*** Opening Data excerpts ***

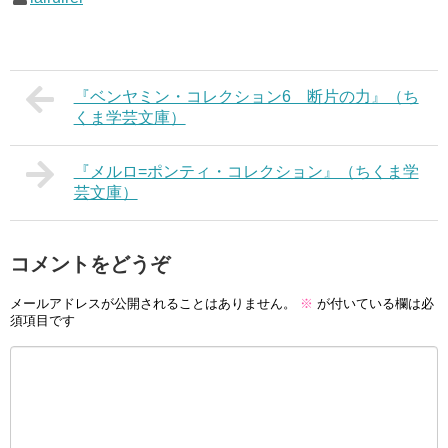
『ベンヤミン・コレクション6 断片の力』（ち
くま学芸文庫）
『メルロ=ポンティ・コレクション』（ちくま学
芸文庫）
コメントをどうぞ
メールアドレスが公開されることはありません。
※
が付いている欄は必
須項目です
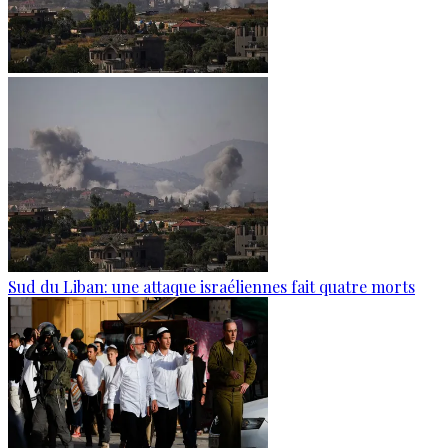
Sud du Liban: une attaque israéliennes fait quatre morts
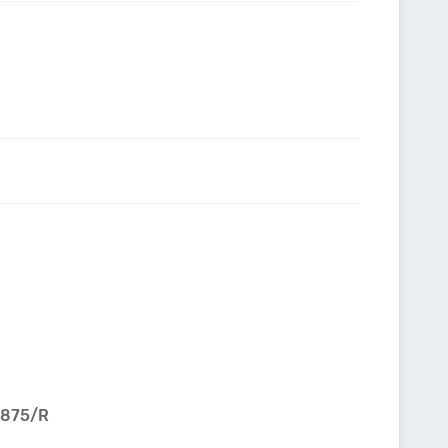
6875/R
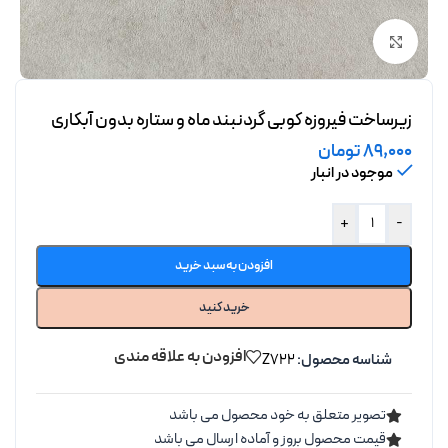
برای بزرگنمایی کلیک کنید
زیرساخت فیروزه کوبی گردنبند ماه و ستاره بدون آبکاری
89,000
تومان
موجود در انبار
+
-
افزودن به سبد خرید
خرید کنید
افزودن به علاقه مندی
شناسه محصول:
Z722
تصویر متعلق به خود محصول می باشد
قیمت محصول بروز و آماده ارسال می باشد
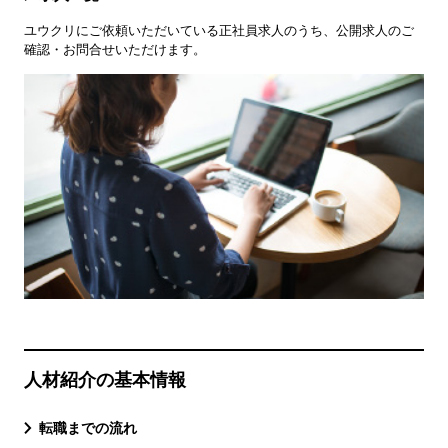
ユウクリにご依頼いただいている正社員求人のうち、公開求人のご
確認・お問合せいただけます。
人材紹介の基本情報
転職までの流れ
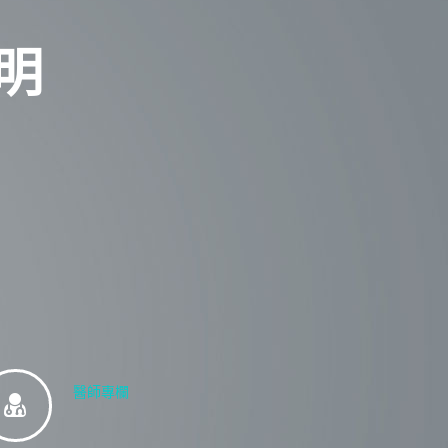
明
醫師專欄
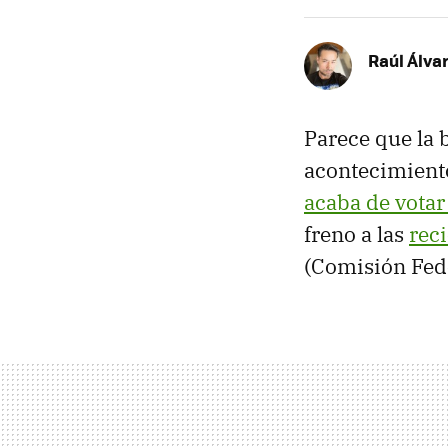
Raúl Álva
Parece que la 
acontecimiento
acaba de votar
freno a las
rec
(Comisión Fed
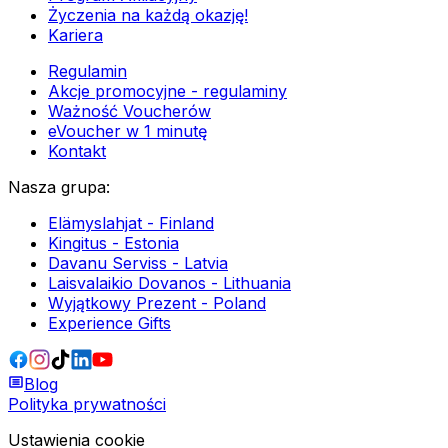
Życzenia na każdą okazję!
Kariera
Regulamin
Akcje promocyjne - regulaminy
Ważność Voucherów
eVoucher w 1 minutę
Kontakt
Nasza grupa
:
Elämyslahjat - Finland
Kingitus - Estonia
Davanu Serviss - Latvia
Laisvalaikio Dovanos - Lithuania
Wyjątkowy Prezent - Poland
Experience Gifts
Blog
Polityka prywatności
Ustawienia cookie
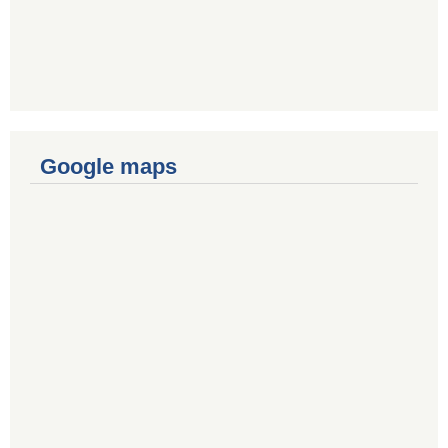
Google maps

*** Closing Data excerpts ***

> Work required
Your copy should match every record exactly and contain no pictures.

> Solved exercise
『ベンヤミン・コレクション6 断片の力』（ち
くま学芸文庫）
『メルロ=ポンティ・コレクション』（ちくま学
芸文庫）
コメントをどうぞ
メールアドレスが公開されることはありません。
※
が付いている欄は必
須項目です
Sud du Liban: une attaque israéliennes fait quatre morts
6875/R
برای بزرگنمایی کلیک کنید
زیرساخت فیروزه کوبی گردنبند ماه و ستاره بدون آبکاری
89,000
تومان
موجود در انبار
+
-
افزودن به سبد خرید
خرید کنید
افزودن به علاقه مندی
شناسه محصول:
Z722
تصویر متعلق به خود محصول می باشد
قیمت محصول بروز و آماده ارسال می باشد
ユウクリにご依頼いただいている正社員求人のうち、公開求人のご
確認・お問合せいただけます。
人材紹介の基本情報
転職までの流れ
明
醫師專欄
Raúl Álva
Parece que la 
acontecimiento
acaba de votar
freno a las
rec
(Comisión Fed
Życzenia na każdą okazję!
Kariera
Regulamin
Akcje promocyjne - regulaminy
Ważność Voucherów
eVoucher w 1 minutę
Kontakt
Nasza grupa
:
Elämyslahjat - Finland
Kingitus - Estonia
Davanu Serviss - Latvia
Laisvalaikio Dovanos - Lithuania
Wyjątkowy Prezent - Poland
Experience Gifts
Blog
Polityka prywatności
Ustawienia cookie
Google maps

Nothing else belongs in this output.